To understand why driving on the roads has become such a hazard, you have to realize governments have moved from the traditional salt crystal method to a salt brine spray with additives to make it stick like hell to the road – and your windshield:
The traditional road de-icer is road salt, which is fairly inexpensive. However, a significant amount of salt must be distributed onto the road in order to be effective. Whether applied as solid crystals or as a brine solution, salt is ineffective at melting ice below about -10F or -23C.
Some municipalities prefer to spray a brine solution prior to a predicted snowfall. This helps prevent the initial accumulation of ice or snow.
This salt brine mixture was probably OK. It has been in use since around 2009. But like any salt, it will be washed away with the melting snow and ice. Which is how is should be. If the salt can wash away, it won’t remain to be a driving and health hazard. But someone got a bright idea and ran square into the law of unintended consequences:
Although the mix of sugar beet juice with salt brine costs far more than pure brine, it can be cost effective simply due to the greater stickiness of the combined fluid. It does not require as many applications during the course of a winter.
A splash of beet juice, a dollop of molasses, a squeeze of cheese brine. In the coldest weather, the recipe for safer roads often goes beyond the usual sprinkling of salt.
Across the nation’s snow belt, transportation officials are in the market for cheap and environmentally friendly ways to make rock salt work better by keeping it on the roads longer and melting ice at lower temperatures.
In Milwaukee, road crews are experimenting with plentiful cheese brine, a leftover from cheese making. New York and Pennsylvania are among states trying sugar beet juice, while molasses and potato juice are flavoring roads elsewhere.
While on the surface this sounds grand, the fact is the very ‘stickiness’ that saves money makes driving and breathing dangerous.
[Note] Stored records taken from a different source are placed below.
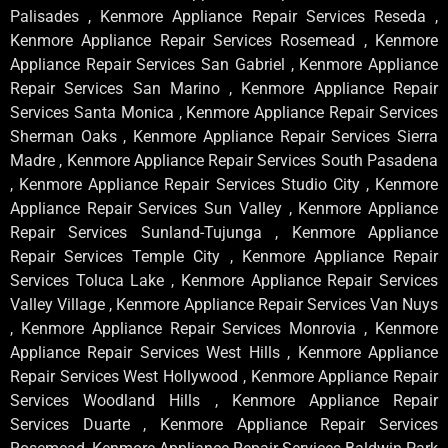
Palisades , Kenmore Appliance Repair Services Reseda ,
Kenmore Appliance Repair Services Rosemead , Kenmore
Appliance Repair Services San Gabriel , Kenmore Appliance
Repair Services San Marino , Kenmore Appliance Repair
Services Santa Monica , Kenmore Appliance Repair Services
Sherman Oaks , Kenmore Appliance Repair Services Sierra
Madre , Kenmore Appliance Repair Services South Pasadena
, Kenmore Appliance Repair Services Studio City , Kenmore
Appliance Repair Services Sun Valley , Kenmore Appliance
Repair Services Sunland-Tujunga , Kenmore Appliance
Repair Services Temple City , Kenmore Appliance Repair
Services Toluca Lake , Kenmore Appliance Repair Services
Valley Village , Kenmore Appliance Repair Services Van Nuys
, Kenmore Appliance Repair Services Monrovia , Kenmore
Appliance Repair Services West Hills , Kenmore Appliance
Repair Services West Hollywood , Kenmore Appliance Repair
Services Woodland Hills , Kenmore Appliance Repair
Services Duarte , Kenmore Appliance Repair Services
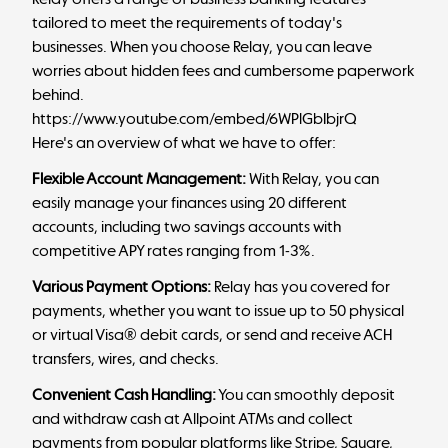
tailored to meet the requirements of today's
businesses. When you choose Relay, you can leave
worries about hidden fees and cumbersome paperwork
behind.
https://www.youtube.com/embed/6WPlGbIbjrQ
Here's an overview of what we have to offer:
Flexible Account Management:
With Relay, you can
easily manage your finances using 20 different
accounts, including two savings accounts with
competitive APY rates ranging from 1-3%.
Various Payment Options:
Relay has you covered for
payments, whether you want to issue up to 50 physical
or virtual Visa® debit cards, or send and receive ACH
transfers, wires, and checks.
Convenient Cash Handling:
You can smoothly deposit
and withdraw cash at Allpoint ATMs and collect
payments from popular platforms like Stripe, Square,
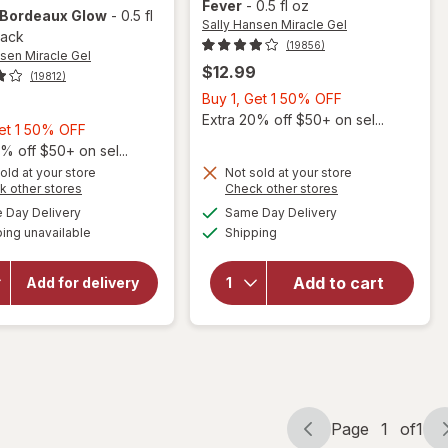
Fever
-
0.5 fl oz
 Bordeaux Glow
-
0.5 fl
Sally Hansen Miracle Gel
pack
(19856)
nsen Miracle Gel
$12.99
(19812)
Buy
Buy 1, Get 1 50% OFF
1,
Extra 20% off $50+ on sel...
Buy
Get 1 50% OFF
Get
1,
% off $50+ on sel...
will
1
Get
old at your store
Not sold at your store
open
50%
Opens
Opens
k other stores
Check other stores
1
overlay
OFF
a
a
available
available
50%
Day Delivery
Same Day Delivery
will open
simulated
simulated
for
Available
overlay
ing unavailable
dialog
OFF
Shipping
dialog
Sally
for
Sally
Hansen
Hansen
Miracle
Add to cart
Miracle
Add for delivery
Gel Nail
Gel
Polish
Neon
Bordeaux
Nail
Glow
Color
Fuchsia
Fever
Page
1
of
1
Page
Page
It begins with tire spray:
Car and truck tires (especially truck tires) pretty much atomize the water on the road and throw it up in the air as a mist. And when a road has been treated with the “sticky” variety of salt brine it comes down on your windshield and sticks – in some areas literally like molasses. I attempted to drive to work today, and was unable to go very far because my windshield required CONSTANT cleaning. My washer reservoir was full (I now drive with extra bottles in the car), but I would not have made it the 20 miles I need to go without pulling over and refilling. Strangely, it was not wet enough on the road to allow me to slipstream behind someone and use their tire spray to save on washer fluid. It was too dry on the road – and too sunny.
Every snow, when the sun is out, has 100’s of people pulled over while 100’s more drive by with their windshields coated with sticky salt brine. Now that is a recipe for disaster! It is not making roads safer.
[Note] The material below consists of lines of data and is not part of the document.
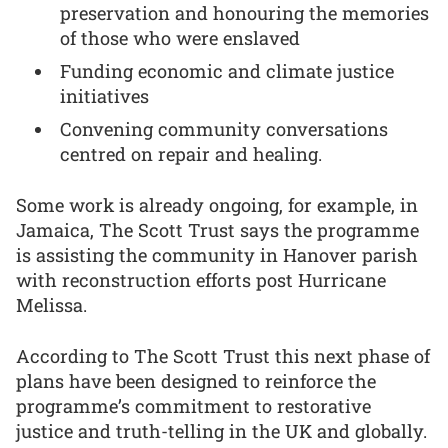
preservation and honouring the memories
of those who were enslaved
Funding economic and climate justice
initiatives
Convening community conversations
centred on repair and healing.
Some work is already ongoing, for example, in
Jamaica, The Scott Trust says the programme
is assisting the community in Hanover parish
with reconstruction efforts post Hurricane
Melissa.
According to The Scott Trust this next phase of
plans have been designed to reinforce the
programme’s commitment to restorative
justice and truth-telling in the UK and globally.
Worse, that sticky, briny mist is carrying salt and other road dirt into the air and into our lungs. Look at what the salt does to the cars, roads, rails and nearby trees! Now just imagine what your lungs look like.
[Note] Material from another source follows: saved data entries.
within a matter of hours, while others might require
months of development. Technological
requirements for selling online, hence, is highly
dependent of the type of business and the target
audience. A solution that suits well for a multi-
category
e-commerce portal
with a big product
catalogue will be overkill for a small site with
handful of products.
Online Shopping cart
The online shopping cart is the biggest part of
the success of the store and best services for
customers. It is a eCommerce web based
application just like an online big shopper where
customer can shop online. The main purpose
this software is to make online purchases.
I personally put my car on internally recycled air when the salt is down. I was having huge breathing issues until I did. Think of how much you are inhaling of atomized sticky salt brine when you drive? And heaven forbid you have asthma or other breathing issues.
This is an engineering disaster. It sounded good on paper, but in practice the sticky salt brine has created dangerous driving conditions with salt-caked windshields, the need for people to pull over on busy roads to fill washer fluid, and a very likely health risk that makes second-hand smoke look quaint.
Hopefully we learn our lessons before too many people get hurt.